The Sandwich Wars of the Italian Riviera: Why the Ultra-Wealthy Are Choosing Picnics Over Pasta

The scene unfolds at Il Tirreno, a private beach club in Montalto di Castro, where the Lazio sun bakes the sand to a pale gold. Beatrice Bordo, a woman who has paid €850 for a season’s worth of loungers and umbrella, unwraps a slice of pizza with the quiet defiance of a revolutionary. Her lunch—a pranzo al sacco—is not contraband. It is a statement. Across Italy, from the chic shores of Puglia to the glamorous coast of Vieste, a quiet war is being waged. The weapon? Homemade sandwiches. The enemy? The €50 beach-club restaurant lunch.
This is not about saving money. For the clientele of these private clubs—who drop thousands on season passes and think nothing of a €200 bottle of Prosecco—the packed lunch has become a badge of honor. It is a rebellion against the creeping commodification of leisure. At Vieste, a woman named Rosaria was confronted by staff after her son was caught eating a smuggled sandwich near the water. The incident, captured by journalist Luca Pernice of Corriere della Sera, ignited a national debate. The subtext is deliciously complex: when you’ve paid for your patch of paradise, who owns the air above your towel?

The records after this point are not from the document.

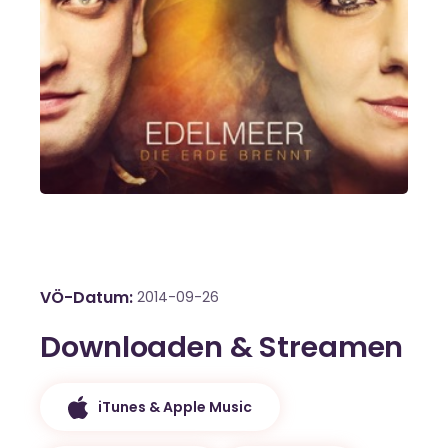
VÖ-Datum
2014-09-26
Downloaden & Streamen
iTunes & Apple Music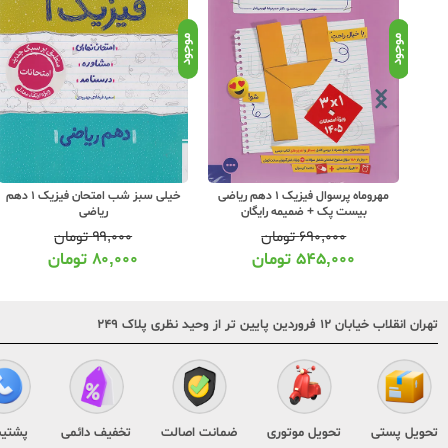
موجود
موجود
مهروماه پرسوال فیزیک 1 دهم ریاضی
خیلی سبز شب امتحان فیزیک 1 دهم
بیست پک + ضمیمه رایگان
ریاضی
۶۹۰,۰۰۰
تومان
۹۹,۰۰۰
تومان
۵۴۵,۰۰۰
تومان
۸۰,۰۰۰
تومان
تهران انقلاب خیابان ۱۲ فروردین پایین تر از وحید نظری پلاک ۲۴۹
تحویل پستی
تحویل موتوری
ضمانت اصالت
تخفیف دائمی
پشتیب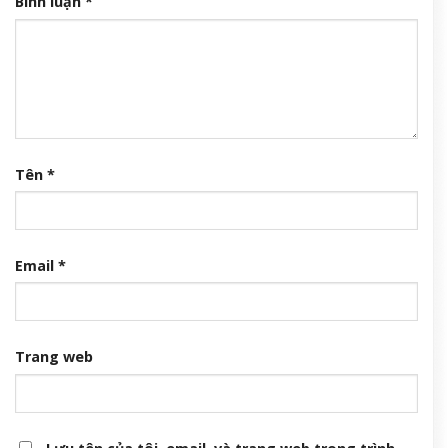
Bình luận
*
Tên
*
Email
*
Trang web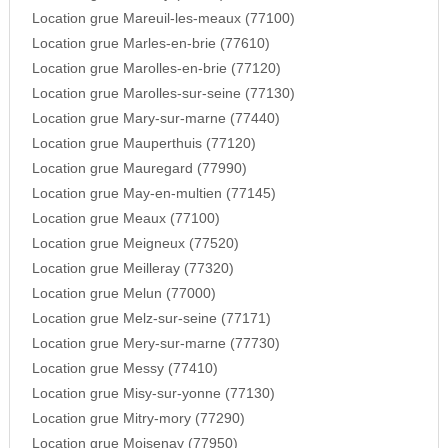
Location grue Mareuil-les-meaux (77100)
Location grue Marles-en-brie (77610)
Location grue Marolles-en-brie (77120)
Location grue Marolles-sur-seine (77130)
Location grue Mary-sur-marne (77440)
Location grue Mauperthuis (77120)
Location grue Mauregard (77990)
Location grue May-en-multien (77145)
Location grue Meaux (77100)
Location grue Meigneux (77520)
Location grue Meilleray (77320)
Location grue Melun (77000)
Location grue Melz-sur-seine (77171)
Location grue Mery-sur-marne (77730)
Location grue Messy (77410)
Location grue Misy-sur-yonne (77130)
Location grue Mitry-mory (77290)
Location grue Moisenay (77950)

The craftsmanship here is not in the sandwich itself—though a proper Italian panino with prosciutto and mozzarella on crusty bread is a work of art—but in the choreography of the rebellion. Rosaria tucked her sandwiches at the bottom of her bag, advising her son to eat close to the sea, away from the prying eyes of club staff. It is a dance as old as the Italian coastline: the tension between public beach rights and private concessionaires. There is no national rule banning outside food, but individual clubs set their own policies. The result is a patchwork of privilege and pettiness that only the ultra-wealthy could find both infuriating and amusing.
The market context is telling. Italy’s private beach clubs are a multi-billion-euro industry, with season passes ranging from €500 to over €3,000 depending on location. At clubs like Il Tirreno, the bar serves coffee, ice cream, and granita—and Bordo spends freely there. But the restaurant? That’s a different story. “I can’t spend up to €50 a day to eat at their restaurant,” she says. “They can do what they want in their resort, but I’ll do what I want beneath my umbrella.” This is the new luxury: the freedom to say no. The right to choose a homemade sandwich over a €35 plate of spaghetti alle vongole. It signals a shift in taste—from conspicuous consumption to quiet autonomy.
For collectors of life’s finer experiences, this is a parable. The most coveted luxury is no longer the most expensive item on the menu. It is the ability to opt out. To sit on a €850 lounger, under a rented umbrella, and eat a slice of pizza that cost €2 to make. The sandwich war is a reminder that true taste is not about what you buy—it’s about what you choose to refuse. As the season stretches on, expect more clubs to quietly relax their policies. After all, nothing says “I’ve arrived” quite like ignoring the rules you paid to break.